◆ What you have to do:
Whenever a line in the entries includes the word "Marx", copy that line out.

◆ Extracted data:
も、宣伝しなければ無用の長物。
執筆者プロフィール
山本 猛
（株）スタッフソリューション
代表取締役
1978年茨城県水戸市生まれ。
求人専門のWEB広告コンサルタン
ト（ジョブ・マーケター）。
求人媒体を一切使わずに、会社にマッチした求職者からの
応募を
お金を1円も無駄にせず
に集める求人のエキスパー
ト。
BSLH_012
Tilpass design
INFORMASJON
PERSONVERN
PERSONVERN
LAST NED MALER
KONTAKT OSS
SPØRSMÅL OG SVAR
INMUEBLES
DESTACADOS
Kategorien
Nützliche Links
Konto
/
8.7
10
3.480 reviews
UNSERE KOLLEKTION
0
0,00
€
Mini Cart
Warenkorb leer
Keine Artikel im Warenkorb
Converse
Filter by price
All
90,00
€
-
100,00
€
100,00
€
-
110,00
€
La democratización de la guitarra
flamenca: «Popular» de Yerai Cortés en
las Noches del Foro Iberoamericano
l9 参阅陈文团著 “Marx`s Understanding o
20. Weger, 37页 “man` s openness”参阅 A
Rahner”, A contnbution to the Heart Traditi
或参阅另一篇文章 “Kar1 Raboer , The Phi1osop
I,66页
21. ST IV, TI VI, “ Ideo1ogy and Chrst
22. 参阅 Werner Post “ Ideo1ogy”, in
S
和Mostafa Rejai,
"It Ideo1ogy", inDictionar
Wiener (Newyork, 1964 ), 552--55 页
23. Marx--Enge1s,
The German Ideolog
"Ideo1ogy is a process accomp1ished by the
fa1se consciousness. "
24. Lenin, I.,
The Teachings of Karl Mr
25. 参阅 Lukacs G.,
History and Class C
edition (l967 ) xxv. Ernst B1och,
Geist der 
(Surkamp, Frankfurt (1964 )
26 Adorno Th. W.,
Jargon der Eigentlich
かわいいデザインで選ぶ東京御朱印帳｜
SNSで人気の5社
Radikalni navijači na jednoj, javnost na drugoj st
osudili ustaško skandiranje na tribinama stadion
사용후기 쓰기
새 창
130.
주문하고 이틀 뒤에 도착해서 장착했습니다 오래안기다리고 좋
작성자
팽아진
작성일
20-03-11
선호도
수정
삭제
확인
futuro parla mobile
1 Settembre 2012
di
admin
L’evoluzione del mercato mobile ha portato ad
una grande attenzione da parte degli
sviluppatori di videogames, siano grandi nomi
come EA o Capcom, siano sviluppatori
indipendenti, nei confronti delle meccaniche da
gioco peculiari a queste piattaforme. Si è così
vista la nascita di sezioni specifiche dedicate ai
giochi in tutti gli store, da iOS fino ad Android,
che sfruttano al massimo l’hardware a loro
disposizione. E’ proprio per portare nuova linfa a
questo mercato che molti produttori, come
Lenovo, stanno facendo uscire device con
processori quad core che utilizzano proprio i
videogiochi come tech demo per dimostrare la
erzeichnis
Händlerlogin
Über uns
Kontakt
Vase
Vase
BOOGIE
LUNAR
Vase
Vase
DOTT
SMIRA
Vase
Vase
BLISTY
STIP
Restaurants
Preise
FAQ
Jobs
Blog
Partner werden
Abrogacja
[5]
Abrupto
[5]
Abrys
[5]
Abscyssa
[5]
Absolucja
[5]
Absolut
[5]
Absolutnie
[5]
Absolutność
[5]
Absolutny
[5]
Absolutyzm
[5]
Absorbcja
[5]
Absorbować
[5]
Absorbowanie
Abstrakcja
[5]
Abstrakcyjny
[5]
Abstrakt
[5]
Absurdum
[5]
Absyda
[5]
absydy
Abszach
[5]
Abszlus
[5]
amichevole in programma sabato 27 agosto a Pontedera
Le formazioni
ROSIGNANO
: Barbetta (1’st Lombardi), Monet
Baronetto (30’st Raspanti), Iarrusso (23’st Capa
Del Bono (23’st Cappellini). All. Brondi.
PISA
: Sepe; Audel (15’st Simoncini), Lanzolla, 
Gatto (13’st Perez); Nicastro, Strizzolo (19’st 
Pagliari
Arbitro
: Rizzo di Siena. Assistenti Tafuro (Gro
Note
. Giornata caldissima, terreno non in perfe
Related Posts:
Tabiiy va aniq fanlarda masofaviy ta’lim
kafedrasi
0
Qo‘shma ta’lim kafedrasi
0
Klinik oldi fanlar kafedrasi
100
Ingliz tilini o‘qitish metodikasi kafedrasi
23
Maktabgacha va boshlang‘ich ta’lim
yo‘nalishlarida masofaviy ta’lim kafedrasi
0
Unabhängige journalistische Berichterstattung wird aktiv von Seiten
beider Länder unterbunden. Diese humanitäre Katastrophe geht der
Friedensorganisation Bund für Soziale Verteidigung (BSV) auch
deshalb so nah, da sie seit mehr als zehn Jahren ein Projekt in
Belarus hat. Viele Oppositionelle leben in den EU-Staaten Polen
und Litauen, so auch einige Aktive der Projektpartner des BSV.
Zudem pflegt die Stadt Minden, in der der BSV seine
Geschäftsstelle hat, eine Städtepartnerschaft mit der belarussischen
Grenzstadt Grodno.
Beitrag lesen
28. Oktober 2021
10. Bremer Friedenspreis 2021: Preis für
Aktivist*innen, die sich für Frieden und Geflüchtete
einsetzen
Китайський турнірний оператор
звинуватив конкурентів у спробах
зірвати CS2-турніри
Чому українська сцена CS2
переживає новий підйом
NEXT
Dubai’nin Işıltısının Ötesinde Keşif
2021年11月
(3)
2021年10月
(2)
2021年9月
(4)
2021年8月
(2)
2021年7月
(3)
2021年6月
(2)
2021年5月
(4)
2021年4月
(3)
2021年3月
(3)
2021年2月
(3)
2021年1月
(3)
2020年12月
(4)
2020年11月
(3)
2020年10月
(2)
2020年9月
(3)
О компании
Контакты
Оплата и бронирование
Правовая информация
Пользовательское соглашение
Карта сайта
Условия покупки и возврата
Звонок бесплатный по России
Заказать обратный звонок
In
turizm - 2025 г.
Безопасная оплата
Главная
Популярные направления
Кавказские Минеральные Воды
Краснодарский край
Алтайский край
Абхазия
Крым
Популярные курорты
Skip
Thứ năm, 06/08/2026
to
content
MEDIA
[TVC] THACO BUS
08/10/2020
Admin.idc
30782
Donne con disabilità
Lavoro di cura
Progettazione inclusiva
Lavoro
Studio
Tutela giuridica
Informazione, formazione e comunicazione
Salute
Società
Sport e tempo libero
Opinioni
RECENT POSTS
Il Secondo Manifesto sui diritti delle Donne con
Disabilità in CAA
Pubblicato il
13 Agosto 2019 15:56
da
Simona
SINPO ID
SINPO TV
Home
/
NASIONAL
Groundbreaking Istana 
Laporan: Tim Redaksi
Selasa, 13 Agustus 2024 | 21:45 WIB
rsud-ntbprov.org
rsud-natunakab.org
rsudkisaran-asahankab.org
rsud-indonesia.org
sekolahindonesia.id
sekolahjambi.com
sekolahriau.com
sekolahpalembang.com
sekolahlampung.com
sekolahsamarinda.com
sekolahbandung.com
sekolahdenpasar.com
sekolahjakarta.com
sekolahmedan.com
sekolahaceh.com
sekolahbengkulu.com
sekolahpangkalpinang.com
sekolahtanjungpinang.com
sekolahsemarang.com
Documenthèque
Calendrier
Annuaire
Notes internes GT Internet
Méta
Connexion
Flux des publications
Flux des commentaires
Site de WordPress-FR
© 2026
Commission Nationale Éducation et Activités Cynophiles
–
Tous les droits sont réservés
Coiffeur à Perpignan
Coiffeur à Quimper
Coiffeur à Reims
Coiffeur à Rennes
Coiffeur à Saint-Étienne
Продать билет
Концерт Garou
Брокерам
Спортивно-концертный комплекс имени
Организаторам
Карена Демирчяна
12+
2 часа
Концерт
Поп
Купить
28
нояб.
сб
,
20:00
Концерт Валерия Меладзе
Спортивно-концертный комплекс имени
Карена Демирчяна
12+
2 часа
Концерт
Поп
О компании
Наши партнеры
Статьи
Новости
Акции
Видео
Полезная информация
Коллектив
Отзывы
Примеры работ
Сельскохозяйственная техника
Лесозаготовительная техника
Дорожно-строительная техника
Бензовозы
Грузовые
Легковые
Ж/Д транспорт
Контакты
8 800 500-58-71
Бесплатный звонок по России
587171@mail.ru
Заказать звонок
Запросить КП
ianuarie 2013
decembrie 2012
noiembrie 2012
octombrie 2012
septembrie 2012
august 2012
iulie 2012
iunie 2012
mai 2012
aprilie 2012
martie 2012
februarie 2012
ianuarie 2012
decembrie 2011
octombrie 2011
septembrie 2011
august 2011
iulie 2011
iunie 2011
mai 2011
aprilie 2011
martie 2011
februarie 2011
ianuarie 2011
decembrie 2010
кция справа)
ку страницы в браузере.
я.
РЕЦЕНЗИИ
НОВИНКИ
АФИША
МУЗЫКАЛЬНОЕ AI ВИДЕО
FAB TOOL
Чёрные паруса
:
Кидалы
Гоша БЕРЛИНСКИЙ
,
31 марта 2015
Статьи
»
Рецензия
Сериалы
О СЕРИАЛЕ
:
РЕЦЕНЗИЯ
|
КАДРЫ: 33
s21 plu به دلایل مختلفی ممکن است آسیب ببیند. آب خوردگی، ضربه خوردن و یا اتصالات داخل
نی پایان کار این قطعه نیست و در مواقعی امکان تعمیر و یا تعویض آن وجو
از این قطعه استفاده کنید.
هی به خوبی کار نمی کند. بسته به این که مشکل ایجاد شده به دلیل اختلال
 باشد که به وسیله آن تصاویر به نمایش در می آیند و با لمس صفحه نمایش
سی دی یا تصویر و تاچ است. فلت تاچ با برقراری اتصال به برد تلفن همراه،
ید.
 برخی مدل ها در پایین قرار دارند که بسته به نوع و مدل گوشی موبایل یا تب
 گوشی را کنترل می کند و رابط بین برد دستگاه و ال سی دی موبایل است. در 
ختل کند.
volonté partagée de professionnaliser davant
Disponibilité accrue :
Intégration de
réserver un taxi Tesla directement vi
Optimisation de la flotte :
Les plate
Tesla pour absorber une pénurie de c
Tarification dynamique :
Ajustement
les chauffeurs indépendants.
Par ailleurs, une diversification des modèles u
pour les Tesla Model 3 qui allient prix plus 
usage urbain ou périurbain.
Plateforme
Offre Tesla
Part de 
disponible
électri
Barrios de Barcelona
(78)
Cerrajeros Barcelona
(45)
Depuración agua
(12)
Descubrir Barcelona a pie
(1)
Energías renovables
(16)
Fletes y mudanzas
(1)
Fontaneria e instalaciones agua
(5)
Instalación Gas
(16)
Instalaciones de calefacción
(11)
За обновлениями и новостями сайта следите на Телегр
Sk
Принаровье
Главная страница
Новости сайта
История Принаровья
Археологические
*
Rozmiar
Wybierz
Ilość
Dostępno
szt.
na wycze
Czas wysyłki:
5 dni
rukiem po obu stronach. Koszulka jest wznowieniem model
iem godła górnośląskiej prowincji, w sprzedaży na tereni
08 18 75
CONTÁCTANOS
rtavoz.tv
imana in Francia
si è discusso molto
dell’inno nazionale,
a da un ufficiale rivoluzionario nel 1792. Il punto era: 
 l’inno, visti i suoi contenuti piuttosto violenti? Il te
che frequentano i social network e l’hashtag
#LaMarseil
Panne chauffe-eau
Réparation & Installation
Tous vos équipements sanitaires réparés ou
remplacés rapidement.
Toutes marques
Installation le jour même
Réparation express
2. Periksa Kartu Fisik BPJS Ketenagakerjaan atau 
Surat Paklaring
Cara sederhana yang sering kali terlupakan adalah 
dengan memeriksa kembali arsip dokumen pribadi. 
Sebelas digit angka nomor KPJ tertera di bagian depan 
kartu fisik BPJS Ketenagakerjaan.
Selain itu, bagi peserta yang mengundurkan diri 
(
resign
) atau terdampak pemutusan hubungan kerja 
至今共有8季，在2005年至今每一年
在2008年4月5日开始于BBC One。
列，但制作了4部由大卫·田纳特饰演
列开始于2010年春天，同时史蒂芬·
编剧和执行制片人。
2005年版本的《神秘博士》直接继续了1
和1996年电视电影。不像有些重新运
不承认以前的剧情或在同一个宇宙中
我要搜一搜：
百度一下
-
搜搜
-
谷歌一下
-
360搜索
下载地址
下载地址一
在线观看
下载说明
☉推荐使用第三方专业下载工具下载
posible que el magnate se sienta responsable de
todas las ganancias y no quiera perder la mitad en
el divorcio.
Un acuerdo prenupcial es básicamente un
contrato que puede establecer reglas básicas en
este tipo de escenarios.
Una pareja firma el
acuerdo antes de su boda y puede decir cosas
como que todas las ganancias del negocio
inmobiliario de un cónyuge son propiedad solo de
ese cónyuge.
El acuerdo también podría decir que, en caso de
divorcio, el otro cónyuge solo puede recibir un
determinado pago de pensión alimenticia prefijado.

◆ Completed exercise:
l9 参阅陈文团著 “Marx`s Understanding o
23. Marx--Enge1s,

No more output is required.